Archive for September, 2020

The Woes of Wish-Cycling

Recycling is an ever changing and dynamic process. This means that sometimes something that you may have always been putting in your curbside recycling bin can become prohibited. It can also mean that something with a recycling symbol or something that ‘seems’ recyclable is actually not recyclable in that way that we may think.

‘Wish-cycling” is a common word for this. We may hold something in our hands and think to ourselves; “this must be recyclable!” So, we put this in our curbside bin, hoping that we can recycle it, hoping that we are making the best decision. In reality, if you are really questioning something, odds are it likely cannot be recycled in your curbside bin. But, there may be other ways you can dispose of it without having to throw it in the trash. Wish-cycling is harmful in many ways. It wastes time, money and can even create more waste!
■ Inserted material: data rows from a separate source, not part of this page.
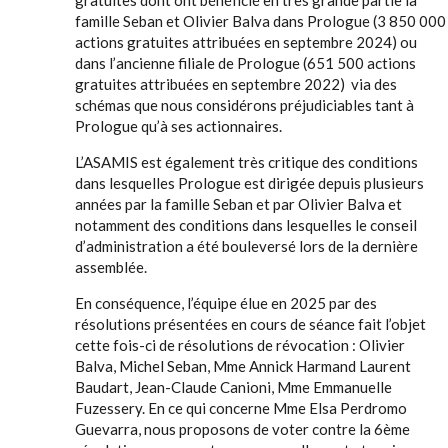
gratuites dont ont bénéficié en très grande partie la
famille Seban et Olivier Balva dans Prologue (3 850 000
actions gratuites attribuées en septembre 2024) ou
dans l’ancienne filiale de Prologue (651 500 actions
gratuites attribuées en septembre 2022) via des
schémas que nous considérons préjudiciables tant à
Prologue qu’à ses actionnaires.
L’ASAMIS est également très critique des conditions
dans lesquelles Prologue est dirigée depuis plusieurs
années par la famille Seban et par Olivier Balva et
notamment des conditions dans lesquelles le conseil
d’administration a été bouleversé lors de la dernière
assemblée.
En conséquence, l’équipe élue en 2025 par des
résolutions présentées en cours de séance fait l’objet
cette fois-ci de résolutions de révocation : Olivier
Balva, Michel Seban, Mme Annick Harmand Laurent
Baudart, Jean-Claude Canioni, Mme Emmanuelle
Fuzessery. En ce qui concerne Mme Elsa Perdromo
Guevarra, nous proposons de voter contre la 6ème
Time is wasted when the machines stop or are jammed by something that does not belong in them. These machines are designed to process certain items, when something new is added into the mix the machine will not process it properly. Money is wasted because workers need more time to fix machinery. An article by Earth 911 notes that about $250,000 is wasted annually due to wish-cycling. Finally, more waste is created by wish-cycling! When something that is not permitted to be recycled is spotted in a load of clean recyclables, the entire load is them thrown away and considered contaminated.

It can be difficult to know what to do with all of the items in your home, and even harder to have to throw something away when you want so badly for it to be able to be recycled.

If you ever wonder if something can be recycled, or what you can do with it if it isn’t recyclables you can call DPW at 781-665-0142 or check out the Recycle Smart Ma Recyclopedia.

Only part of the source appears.